Definitely a rewarding dram and I would recommend it if you already like the Singleton 12 year.

Slainte

Glenfiddich 15 Solera Vat

The Glenfiddich distillery in Dufftown produces possibly the most famous scotch whisky. Ask anyone anywhere that knows something of scotch and I guarantee they will know of Glenfiddich. A family business since the start, Glenfiddich is quite unique in the way that it is independent and has been for so long. They have also been a distillery to experiment and try new things which always makes for a surprising lineup of single malts.

The distillery also produces a lot of spirit for blended malts and have their own blends such as Grants. Whilst originally a blender they do produce some amicable single malts.

The whisky of interest here is the Glenfiddich 15 year old single malt that has been finished in a Solera Vat. This is a process where aged whiskies from the distillery are married together in an oak vat that would have once held sherry or port and then the product is left to further mature in a bourbon barrel. The process is special because the vat is never fully emptied so there will be whisky reminiscent of the original vat first used in 1998.

The 15 year old here has lovely colour, it is a soft apple juice colour with a red rosiness to it. Little to no oiliness the consistency is very thin but suggests a possibility of being a sweet and fruity dram.

An unmistakable scent of rhubarb and custard boiled sweets on the nose with a subtle whiff of pear drops, and then there’s a bit of a marzipan aroma in the background.

Earl Grey tea sweetened with honey and rich merlot flavours flood onto the palate with a sliver of butterscotch rounding up the taste. Not hugely complex but there are some distinguishable flavours there and certainly nothing unpleasant.

The finish is longer than expected, very smooth and leaves a warming flavour in the mouth. Dots of sherried fruitcake and those pear drop flavours linger.

This is a pleasant dram and one that is a good step up from the signature 12 year Glenfiddich. Little to no smokiness just those rich fruity flavours, a lovely wee speyside.

If you’ve tried any other Glenfiddich single malts let me know what you think of them in the comments below!

Slainte

Arran 10

Hailing from Arran’s only distillery comes this beautiful island single malt.
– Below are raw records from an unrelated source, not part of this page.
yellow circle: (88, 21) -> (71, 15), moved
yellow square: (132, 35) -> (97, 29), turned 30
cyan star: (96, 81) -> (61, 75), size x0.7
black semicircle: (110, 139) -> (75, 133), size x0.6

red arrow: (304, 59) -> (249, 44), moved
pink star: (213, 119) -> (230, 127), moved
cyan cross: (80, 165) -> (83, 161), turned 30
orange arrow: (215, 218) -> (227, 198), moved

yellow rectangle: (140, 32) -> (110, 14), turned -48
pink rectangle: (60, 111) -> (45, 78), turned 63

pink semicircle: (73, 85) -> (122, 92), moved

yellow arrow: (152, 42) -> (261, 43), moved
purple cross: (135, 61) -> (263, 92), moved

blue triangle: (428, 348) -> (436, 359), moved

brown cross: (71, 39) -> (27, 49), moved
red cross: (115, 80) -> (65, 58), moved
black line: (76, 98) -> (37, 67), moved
Bottled after 10 years and at a punchy 46% alcohol volume this non chill filtered and natural colour, sweet malty spirit is a real treat and an island whisky classic.

The Isle of Arran distillery is the only distillery on the island; an island measuring an area of 19 miles by 10 miles and having a population of around 5000 residents. Located in Lochranza on the Isle, the distillery is one of Arran’s most popular tourist attractions.
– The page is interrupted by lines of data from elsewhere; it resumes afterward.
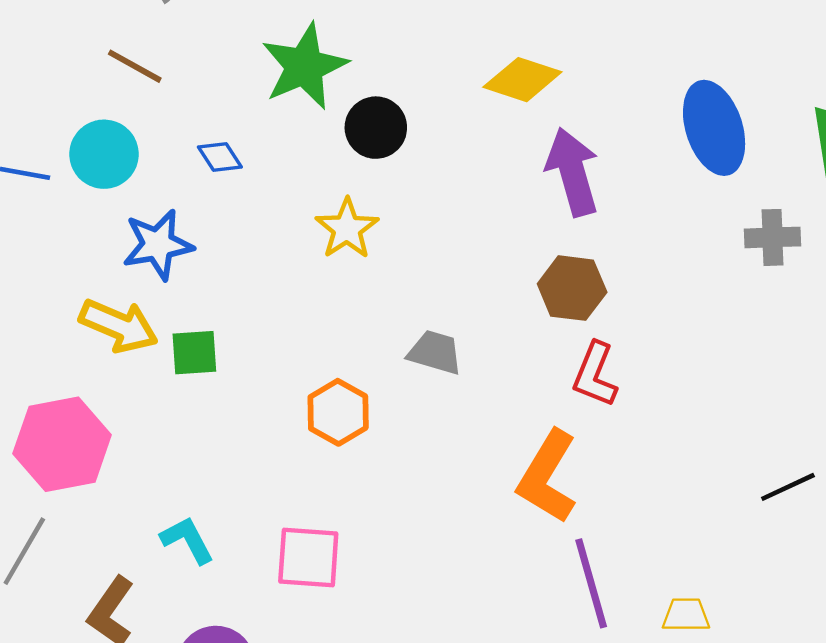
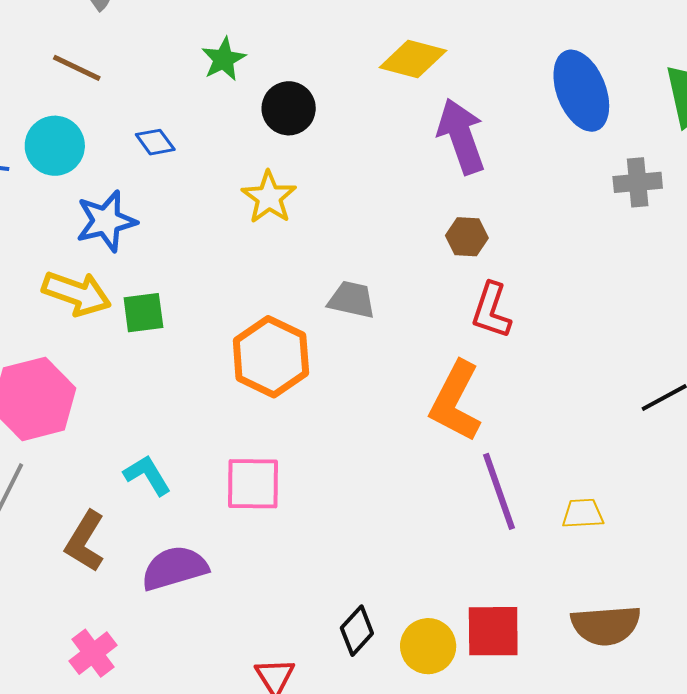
green star: (304, 66) -> (224, 59), size x0.6
brown hexagon: (572, 288) -> (467, 237), size x0.7
orange hexagon: (338, 412) -> (271, 357), size x1.4

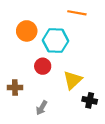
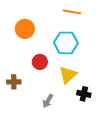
cyan hexagon: (56, 41) -> (66, 43), moved
gray arrow: (42, 108) -> (48, 101), moved

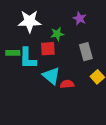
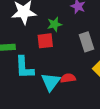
cyan L-shape: (28, 58) -> (24, 67), moved
cyan triangle: (51, 76) -> (51, 82), moved, turned 30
The distillery opened in 1995 and has been a successfully independent distillery since its launch.

This expression from the Arran range is a lovely entry level whisky. A vibrant and complex body with a lovely colour and nose.

Toasted straw with a warm citrusy hue, the colour is lovely and inviting. The natural colour is pure and doesn’t suggest over use of caramel neither a bland colourless spirit either; a straight talking, interesting malt to look at.

Citrus notes and spots of vanilla and toffee are prevalent on the nose. Warming whiffs of salted caramel and soft orchard fruits linger.

On the palate this whisky is exciting and lively, citrus flavours are the initial party starter which then move into spicier, treacle flavours. Brown sugar, vanilla custard and a hint of pepper stream into the palate.

The finish is smooth and the higher than average alcohol percentage is not overpowering; the spirit is not the character of the malt but the flavours are easily distinguishable. Treacle shortbread flavours last in the mouth for a lovely long finish.

This malt is a lovely, interesting island malt. Some hinting towards being similar to a Benromach? Can I say that!? It’s deliciously flavourful and complex and is a very drinkable dram. At the foot of the Arran range this malt is an exciting entre into the island’s malts. At around £35 a bottle from most whisky retailers this is a must try, especially if you like the lighter, fruitier whiskies with a hint of dark spice.

The Benromach 10

It’s quite difficult to determine what is a true Speyside whisky. This subregion of the Highland whisky production area is a great source of good quality and complex, vibrant whisky. In fact, most of Scotland’s whisky distilleries fall into the Speyside region. One whisky which really captures the spirit of the region is the Benromach; it can be considered a true Speyside.

The Benromach distillery in Forres, Morayshire delves deep into the roots of a traditional speyside whisky. With the addition of peat smoke into the barley and a variety of cask finishes in their whiskies, this distillery means business to create a reimagined classic speyside whisky.

The Benromach 10 year old is a great edition from the Speyside distillery’s range. It’s competitively priced and it tastes much older than it is; probably down to the complexity, smoothness and balance of flavours within. Benromach state that their spirit is perfect for long maturation but I think that it is a perfectly good young whisky, 10 years old being a lovely age to bottle but could easily be enjoyed as a much younger malt.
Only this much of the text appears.